I have kept a Reader's Digest subscription going for years; the size is perfect for slipping in a purse (or lunchbox, in Cliff's case) so it's handy for those times when we're somewhere waiting, for instance at a doctor's or dentist's office. The articles are brief, so you're not committing to a lot of time when you start reading. I've learned a lot from Reader's Digest.
However, my subscription lapsed, and I've decided this is one thing we can easily do without. I know it's time to renew, because they've been sending me bills for a couple of months. But I didn't renew, so why are they sending me bills that sound like I re-subscribed? In fact, they've sent me two magazines that I shouldn't have received, and the tone of their little notes make me feel more like a freeloader with each reminder.
I found a phone number on the bill Thursday and gave them a call. I explained the problem to the customer service person and gave her my name and address.
"Oh," she said, "you're on automatic renewal."
What? I never asked for that!
She took me off the plan and graciously told me I could keep the two magazines that I wasn't supposed to receive.
I just wonder how many people renew their subscriptions who otherwise would not, if they hadn't been bullied into "automatically renewal"?
The same day, I received a credit card bill charging me $1.82 in interest; I had made no purchases, so how did I rack up interest?
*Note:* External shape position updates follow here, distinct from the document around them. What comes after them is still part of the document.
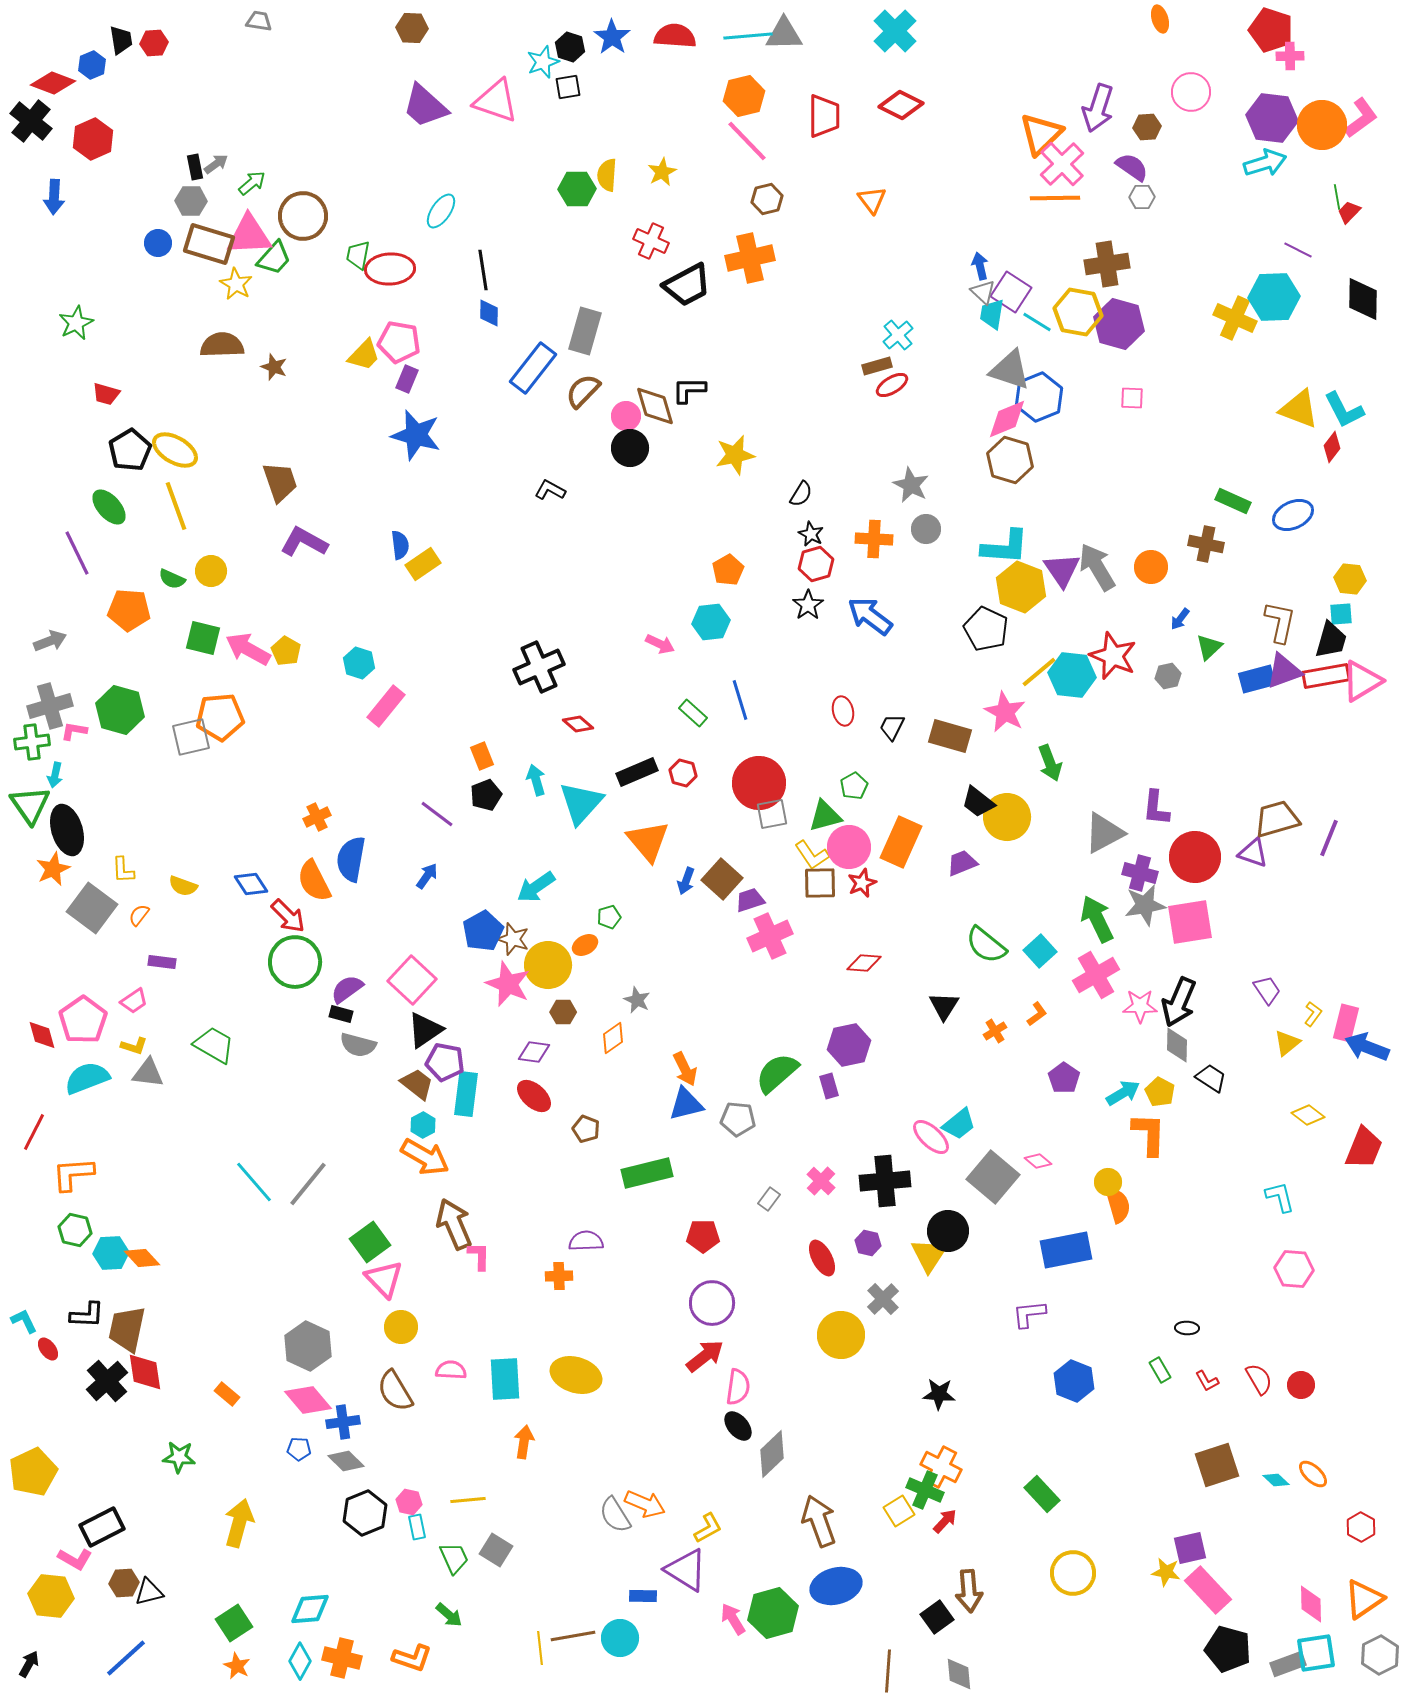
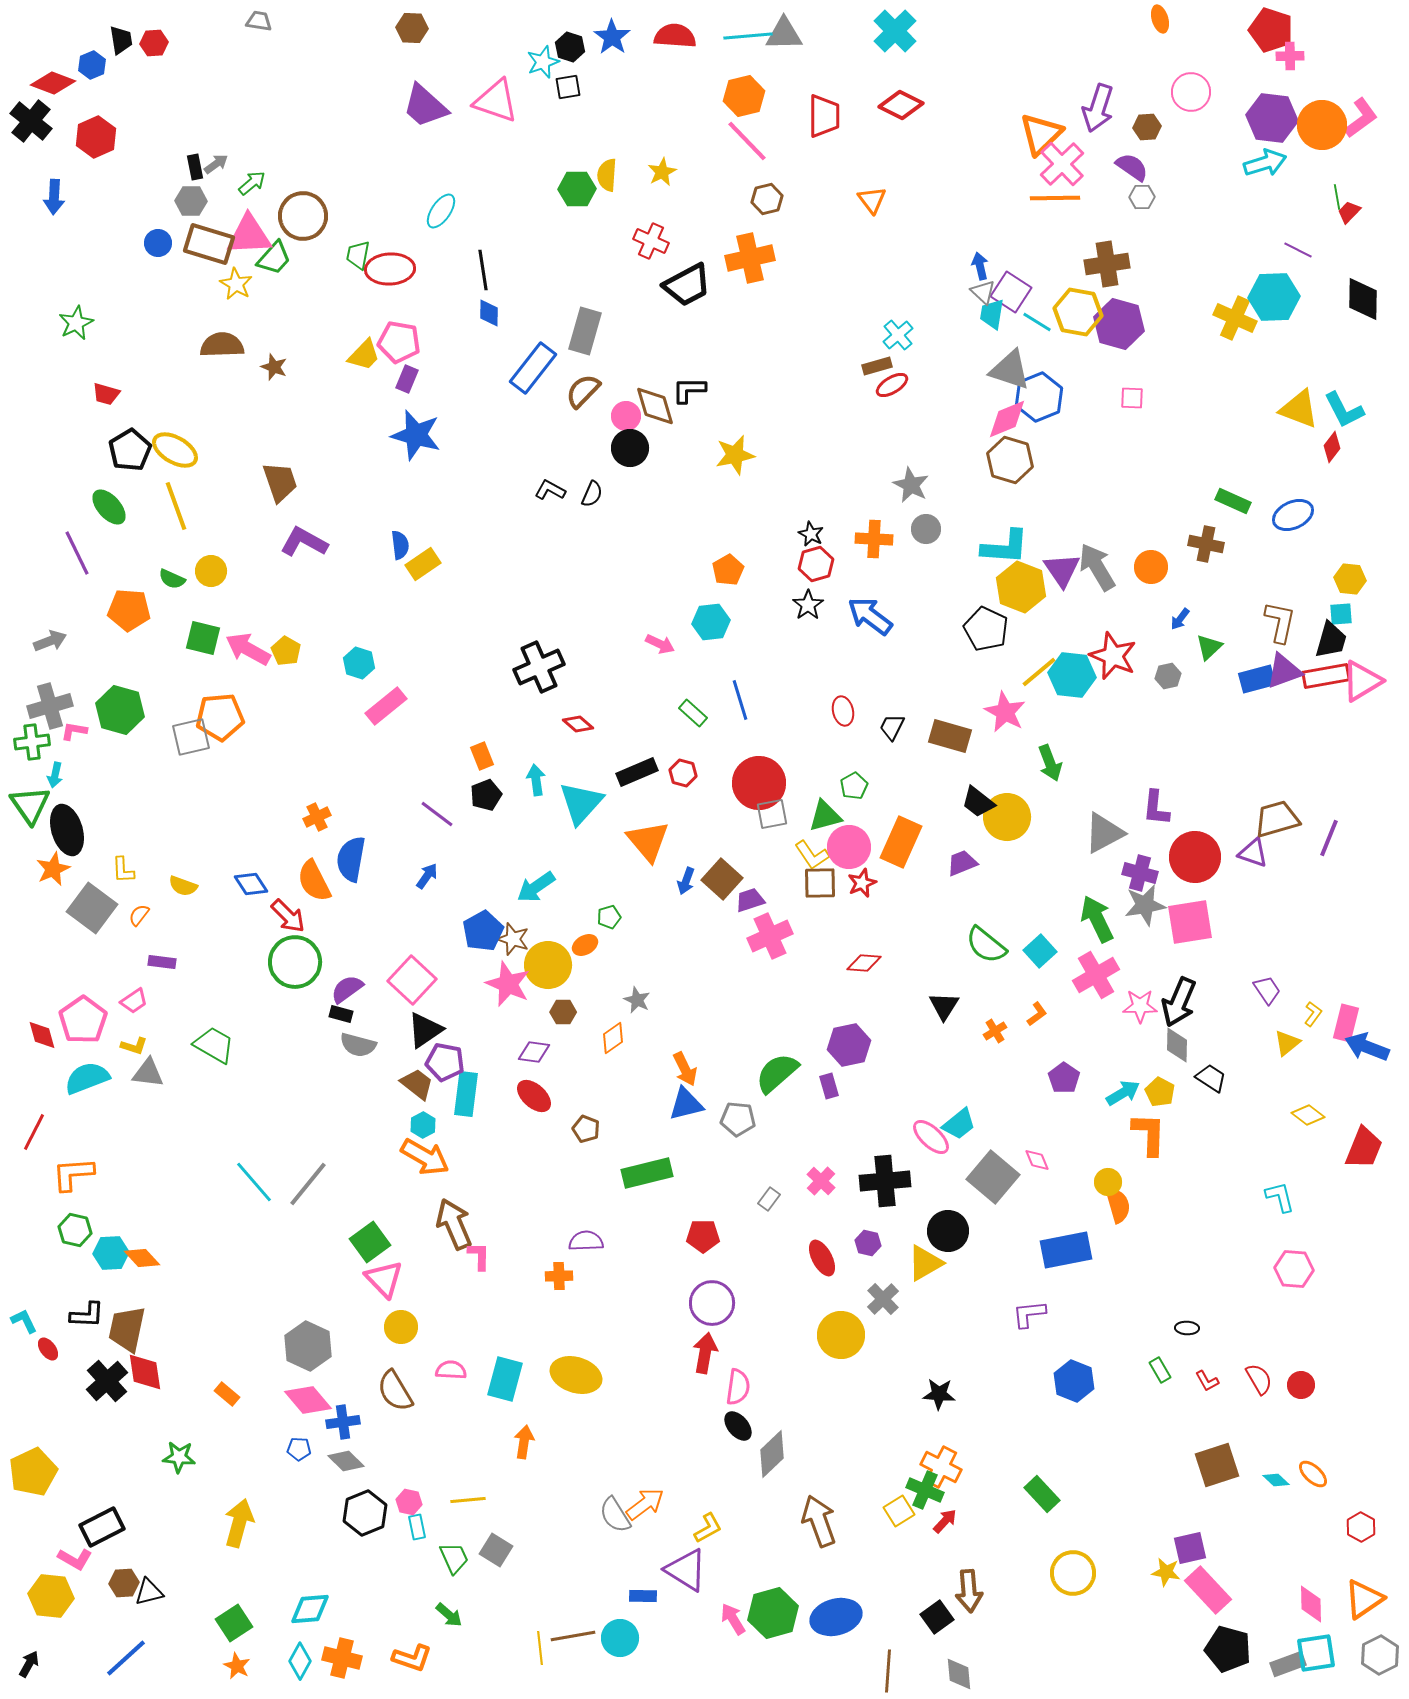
red hexagon at (93, 139): moved 3 px right, 2 px up
black semicircle at (801, 494): moved 209 px left; rotated 8 degrees counterclockwise
pink rectangle at (386, 706): rotated 12 degrees clockwise
cyan arrow at (536, 780): rotated 8 degrees clockwise
pink diamond at (1038, 1161): moved 1 px left, 1 px up; rotated 28 degrees clockwise
yellow triangle at (929, 1255): moved 4 px left, 8 px down; rotated 27 degrees clockwise
red arrow at (705, 1356): moved 3 px up; rotated 42 degrees counterclockwise
cyan rectangle at (505, 1379): rotated 18 degrees clockwise
orange arrow at (645, 1504): rotated 60 degrees counterclockwise
blue ellipse at (836, 1586): moved 31 px down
We're down to three credit cards, and I still have to weed at least one of them out; I just haven't decided which one. I've gotten rid of Kohl's, Home Depot, Sears, and two gasoline credit cards. I kept these for years because credit card holders get special deals; it was really hard to destroy my Kohl's card, because that's where I buy shoes, and sometimes I got 30% off a sale price as a card-holder. Still, we do not need all that plastic filling up our billfolds.
If I get angry with any of my remaining three card providers, they are history. I was ready to tell somebody that when I called Chase card customer service.
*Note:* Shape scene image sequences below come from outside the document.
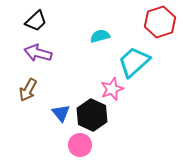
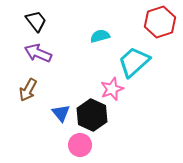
black trapezoid: rotated 85 degrees counterclockwise
purple arrow: rotated 8 degrees clockwise
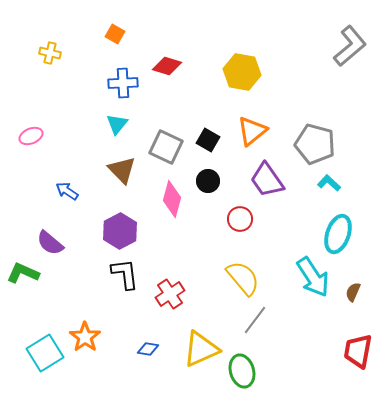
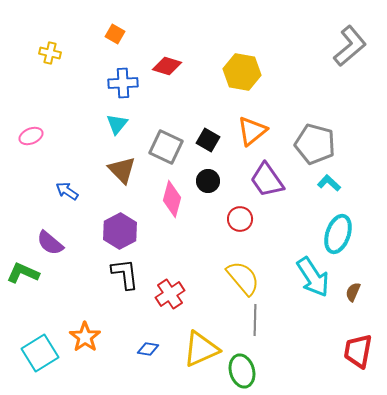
gray line: rotated 36 degrees counterclockwise
cyan square: moved 5 px left
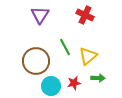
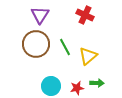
brown circle: moved 17 px up
green arrow: moved 1 px left, 5 px down
red star: moved 3 px right, 5 px down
This summer we used that card to excess (the Arkansas trip and lots of diesel fuel for tractors), and in the end it took me three months to pay them off. We swore never to let that happen again, even if we have to sit at home for the rest of our lives.
The lady explained to me that ours is a revolving charge account and the $1.82 is carried over from the previous month.
Just as I was getting ready to tell her what she could do with my account, she said, "Oh, wait; I think I can take that off your bill. Yes, I can; it should show up as being removed within a few days."
So I still have a decision to make about which card I get rid of. I'll wait and see if that $1.82 really is removed before I decide.